Off-Gassing [Infographic]

Off-gassing [Infographic] | ecogreenlove

Off-gassing [Infographic] | ecogreenlove
by Custom Made

What is Off-Gassing? 

Off-gassing (also known as out-gassing) refers to the release of airborne particulates or chemicals—dubbed volatile organic compounds (VOCs)—from common household products. Potential sources of off-gassing range from construction materials to carpeting, cabinetry, furniture, paint, and any number of household goods. Some of the most common chemicals off-gassed from household items include formaldehyde, benzene, ammonia, and toluene. While off-gassing can be easily identified by so-called “new car” and “new carpet” smells, it can also be odorless.

Sound scary? Unfortunately, we’re just getting started. More than 80,000 chemicals have been introduced into the environment in the last 50 years, and the majority of them haven’t been studied for their effects on people or animals. But that hasn’t stopped manufacturers from incorporating these chemicals into their production processes.

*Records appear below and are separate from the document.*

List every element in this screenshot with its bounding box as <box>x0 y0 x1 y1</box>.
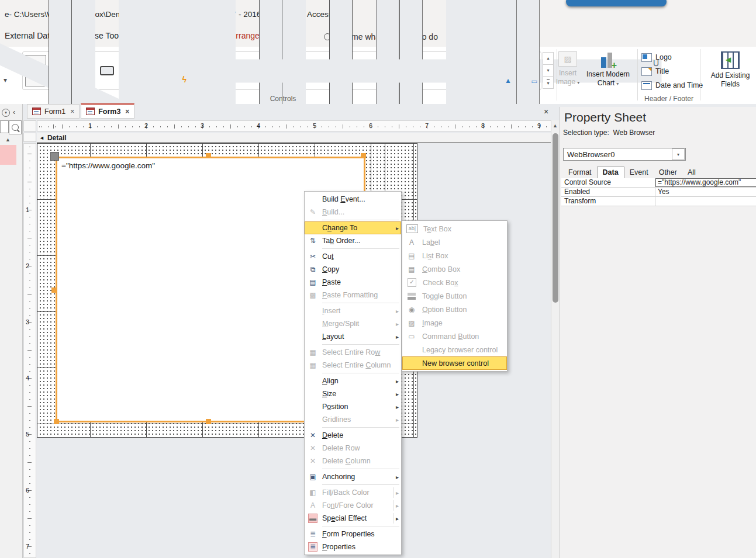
text-box-icon[interactable]: ab| <box>49 54 72 88</box>
modern-chart-icon[interactable]: XYZ▲ <box>493 54 516 88</box>
select-entire-column-icon: ▦ <box>305 361 321 369</box>
logo-button[interactable]: Logo <box>641 50 703 64</box>
menu-item-paste[interactable]: ▤Paste <box>305 276 401 289</box>
add-existing-fields-icon <box>721 51 740 69</box>
menu-item-position[interactable]: Position▸ <box>305 400 401 413</box>
menu-item-align[interactable]: Align▸ <box>305 375 401 387</box>
ruler-number: 2 <box>144 122 148 129</box>
menu-item-tab-order[interactable]: ⇅Tab Order... <box>305 234 401 247</box>
ruler-corner-2[interactable] <box>23 133 36 142</box>
property-value[interactable] <box>655 197 756 206</box>
move-handle[interactable] <box>50 152 59 161</box>
scroll-up-icon[interactable]: ▲ <box>553 123 558 129</box>
menu-item-new-browser-control[interactable]: New browser control <box>402 356 507 370</box>
tab-form3[interactable]: Form3× <box>81 103 134 119</box>
add-existing-fields-button[interactable]: Add Existing Fields <box>705 51 755 89</box>
tab-form1[interactable]: Form1× <box>27 104 80 119</box>
ruler-number: 2 <box>26 262 29 269</box>
detail-section-header[interactable]: ◄ Detail <box>37 133 552 143</box>
property-value[interactable]: Yes <box>655 188 756 196</box>
logo-icon <box>641 53 652 62</box>
attachment-icon[interactable]: ⊃ <box>423 54 446 88</box>
close-tab-icon[interactable]: × <box>125 108 129 116</box>
property-row-transform: Transform <box>561 197 756 206</box>
resize-handle-top-right[interactable] <box>361 153 366 158</box>
build-icon: ✎ <box>305 208 321 216</box>
ruler-number: 1 <box>26 206 29 213</box>
menu-item-change-to[interactable]: Change To▸ <box>305 221 401 234</box>
menu-item-legacy-browser-control: Legacy browser control <box>402 343 507 356</box>
menu-item-label: Change To <box>321 224 393 232</box>
label-icon[interactable]: Aa <box>72 54 95 88</box>
nav-menu-chevron-icon[interactable]: ▾ <box>2 109 10 117</box>
property-tab-event[interactable]: Event <box>624 167 654 178</box>
nav-search-button[interactable] <box>9 120 22 134</box>
document-tab-strip: Form1×Form3× <box>22 104 560 119</box>
menu-item-form-properties[interactable]: ≣Form Properties <box>305 528 401 540</box>
property-tab-all[interactable]: All <box>682 167 701 178</box>
title-button[interactable]: Title <box>641 64 703 78</box>
resize-handle-top[interactable] <box>206 153 211 158</box>
vertical-scrollbar[interactable]: ▲ <box>551 120 560 558</box>
gallery-expand-icon: ▾ <box>547 79 549 86</box>
control-selector-combo[interactable]: WebBrowser0 ▾ <box>563 148 686 161</box>
selection-type: Selection type: Web Browser <box>563 129 655 137</box>
menu-item-insert: Insert▸ <box>305 304 401 317</box>
menu-item-layout[interactable]: Layout▸ <box>305 330 401 343</box>
menu-item-cut[interactable]: ✂Cut <box>305 250 401 263</box>
menu-item-build-event[interactable]: Build Event... <box>305 193 401 206</box>
access-window: e- C:\Users\WORK\Dropbox\Demo\Demo123.ac… <box>0 0 756 558</box>
truncated-ribbon-item-2[interactable]: ▾ <box>4 76 7 84</box>
menu-item-delete[interactable]: ✕Delete <box>305 429 401 442</box>
ribbon-tab-external-data[interactable]: External Data <box>5 26 54 47</box>
combo-dropdown-button[interactable]: ▾ <box>672 148 685 160</box>
menu-item-label: Image <box>421 319 507 327</box>
resize-handle-bottom[interactable] <box>206 419 211 424</box>
property-tab-other[interactable]: Other <box>654 167 682 178</box>
button-icon[interactable] <box>95 54 119 88</box>
menu-item-special-effect[interactable]: ▬Special Effect▸ <box>305 512 401 525</box>
close-tab-icon[interactable]: × <box>70 108 74 116</box>
submenu-arrow-icon: ▸ <box>393 391 401 397</box>
delete-icon: ✕ <box>305 431 321 439</box>
overlay-blue-button[interactable] <box>566 0 667 6</box>
select-tool-icon[interactable]: ➤ <box>25 55 46 86</box>
menu-item-command-button: ▭Command Button <box>402 330 507 343</box>
menu-item-anchoring[interactable]: ▣Anchoring▸ <box>305 470 401 483</box>
option-button-icon[interactable]: ◉ <box>446 54 470 88</box>
shutter-bar-collapse-icon[interactable]: ‹ <box>13 108 15 116</box>
ruler-corner[interactable] <box>23 120 36 131</box>
paste-icon: ▤ <box>305 278 321 286</box>
menu-separator <box>322 484 399 485</box>
nav-scroll-up-icon[interactable]: ▲ <box>5 137 11 143</box>
activex-control-icon[interactable]: ▲▭ <box>516 54 540 88</box>
resize-handle-bottom-left[interactable] <box>54 419 59 424</box>
nav-selected-item[interactable] <box>0 145 16 165</box>
submenu-arrow-icon: ▸ <box>393 474 401 480</box>
property-tab-data[interactable]: Data <box>597 167 624 179</box>
date-and-time-button[interactable]: Date and Time <box>641 78 703 92</box>
insert-modern-chart-button[interactable]: + Insert Modern Chart▾ <box>584 51 633 88</box>
resize-handle-left[interactable] <box>51 287 57 293</box>
ruler-number: 6 <box>369 122 372 129</box>
scrollbar-thumb[interactable] <box>553 133 558 303</box>
web-browser-control-icon[interactable]: ⊕ϟ <box>165 54 189 88</box>
menu-item-copy[interactable]: ⧉Copy <box>305 263 401 276</box>
nav-search-input[interactable] <box>0 120 9 133</box>
property-tab-format[interactable]: Format <box>563 167 597 178</box>
menu-separator <box>322 427 399 428</box>
insert-image-button: ▨ Insert Image▾ <box>551 51 585 87</box>
horizontal-ruler[interactable]: 123456789 <box>37 120 552 131</box>
property-value[interactable]: ="https://www.google.com" <box>655 178 756 187</box>
menu-item-properties[interactable]: ≣Properties <box>305 540 401 553</box>
menu-item-size[interactable]: Size▸ <box>305 387 401 400</box>
menu-item-label: Delete <box>321 431 401 439</box>
vertical-ruler[interactable]: 1234567 <box>23 143 36 558</box>
menu-item-label: Paste <box>321 278 401 286</box>
hyperlink-icon[interactable]: ∞ <box>142 54 165 88</box>
selection-type-value: Web Browser <box>613 129 655 137</box>
tab-control-icon[interactable]: ❏ <box>119 54 142 88</box>
subform-icon[interactable]: ▤ <box>470 54 493 88</box>
property-sheet-title: Property Sheet <box>564 110 646 124</box>
close-document-icon[interactable]: × <box>544 107 548 116</box>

While the effects of off-gassing are still being studied, what we do know is that many of the chemicals can cause allergic reactions and other health problems—including congestion, coughing, skin irritation, asthma attacks, and fatigue, as well as leukemia, lymphomas, or cognitive decline. Health effects depend on the particular chemical(s) involved, the concentration of VOCs in the home, and how long and how often a person is exposed.

Look around your home: You’re all but guaranteed to find any number of VOC-emitting items. Some of the most common sources of off-gassing include:

Furniture: Mattresses, couches, chairs, and other furniture are all common sources of VOCs.

Carpets: That “new carpet smell” is not a good thing. Carpets can emit VOCs for five or more years (though off-gassing decreases after the first few months).

Electronics: Computers and their keyboards are common off-gassers. During the printing process, laser printers and photocopiers can release ozone, which can irritate the nose, lungs, and throat.

Particleboard and plywood: These materials are present in virtually any home, whether in construction materials or furniture. Unfortunately, the glue that holds them together almost always contains formaldehyde, a known carcinogen.

Household cleaners: Despite containing an enormous number of toxic contaminants and VOCs, the majority of cleaning products are not assessed for safety. Soaps, glass cleaners, toilet bowl cleaners, polishes, and detergents are all common sources of VOCs.

Dryer sheets: They may smell nice, but these sheets off-gas a whole host of chemicals. In fact, the Material Safety Data Sheet warns against dryer sheets, citing them as a cause of eye and skin irritation.

Nail polish remover: Your average bottle of nail polish remover likely contains acetone, a nasty and harmful chemical. Breathing acetone can cause issues ranging from irritation of the nose, throat, lungs, or eyes to headaches, nausea, and fatigue.

Other household goods: Toys, tennis balls, paints, wallpaper, adhesives, cabinetry, bedding, cars, varnishes, floor coverings, fireplaces, wood burning stoves, vinyl, plastics, cosmetics, air fresheners, moth balls, and newspapers all frequently off-gas harmful chemicals.